The subjects were 60 patients with schizophrenia, 21 healthy siblings from the families of 21 of these patients, and 75 normal comparison subjects. The 60 patients (44 men and 16 women) were recruited from the centralized psychiatric facilities in Malmö, Sweden, if they fulfilled the following criteria: 1) DSM-III-R diagnosis of schizophrenia based on psychiatric case records; 2) birth in Scandinavia during 1941 or later; 3) absence of psychoactive substance abuse as defined by DSM-III-R criteria; and 4) no history of head trauma, major neurological disorder, or somatic disorder with neurological components (e.g., multiple sclerosis). The mean duration of illness since the first psychotic episode was 14.8 years (SD=7.2, range=1–29). The mean age at the time of the study was 38.2 years (range=19–55 years). The mean kappa coefficient of agreement on the DSM-III-R diagnosis of 11 other patients independently diagnosed before the study by four experienced psychiatrists (including B.I.) was 0.77 (range=0.75–0.88).

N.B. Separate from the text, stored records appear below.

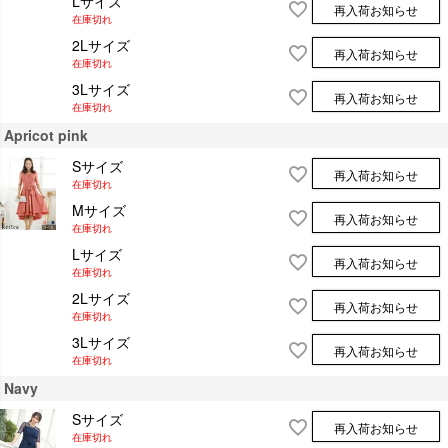
Lサイズ
再入荷お知らせ
在庫切れ
2Lサイズ
再入荷お知らせ
在庫切れ
3Lサイズ
再入荷お知らせ
在庫切れ
Apricot pink
Sサイズ
再入荷お知らせ
在庫切れ
Mサイズ
再入荷お知らせ
在庫切れ
Lサイズ
再入荷お知らせ
在庫切れ
2Lサイズ
再入荷お知らせ
在庫切れ
3Lサイズ
再入荷お知らせ
在庫切れ
Navy
Sサイズ
再入荷お知らせ
在庫切れ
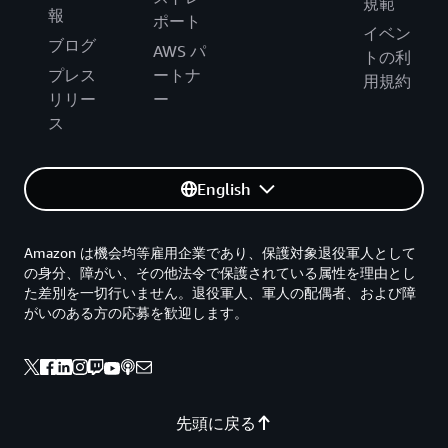
規範
報
ポート
イベン
ブログ
AWS パ
トの利
プレス
ートナ
用規約
リリー
ー
ス
English
Amazon は機会均等雇用企業であり、保護対象退役軍人として
の身分、障がい、その他法令で保護されている属性を理由とし
た差別を一切行いません。退役軍人、軍人の配偶者、および障
がいのある方の応募を歓迎します。
先頭に戻る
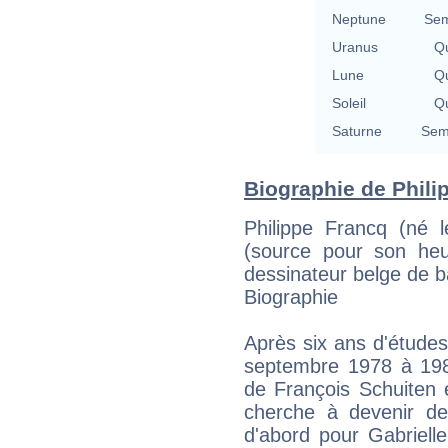
Neptune
Sem
Uranus
Qu
Lune
Qu
Soleil
Qu
Saturne
Semi
Biographie de Philip
Philippe Francq (né
(source pour son heu
dessinateur belge de 
Biographie
Après six ans d'études 
septembre 1978 à 198
de François Schuiten e
cherche à devenir dess
d'abord pour Gabriell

The project's goal was to study one nonpsychotic sibling for each patient. Siblings were to be excluded if they had a history of 1) psychotic or affective disorder; 2) head trauma, neurological disorder, or somatic disorder with neurological components; or 3) psychoactive substance abuse according to DSM-III-R criteria. Within each family, an attempt was made to involve the nonpsychotic sibling of the same sex who was nearest in age to the patient. Twenty patients had no nonpsychotic siblings available for study, while the siblings of nine other patients declined to participate and 10 did not respond to the invitation. In the remaining 21 families, one sibling per family agreed to participate, and each was screened through interviews regarding the exclusion criteria (no siblings were excluded). The participating siblings were interviewed with the Structured Clinical Interview for DSM-III-R Personality Disorders (SCID-II) (20) to determine the presence of schizotypal personality disorder. While a few siblings had isolated symptoms of that disorder, no sibling fulfilled the complete DSM-III-R criteria for the disorder. The mean age of the participating siblings was 37.9 years (range=17–51).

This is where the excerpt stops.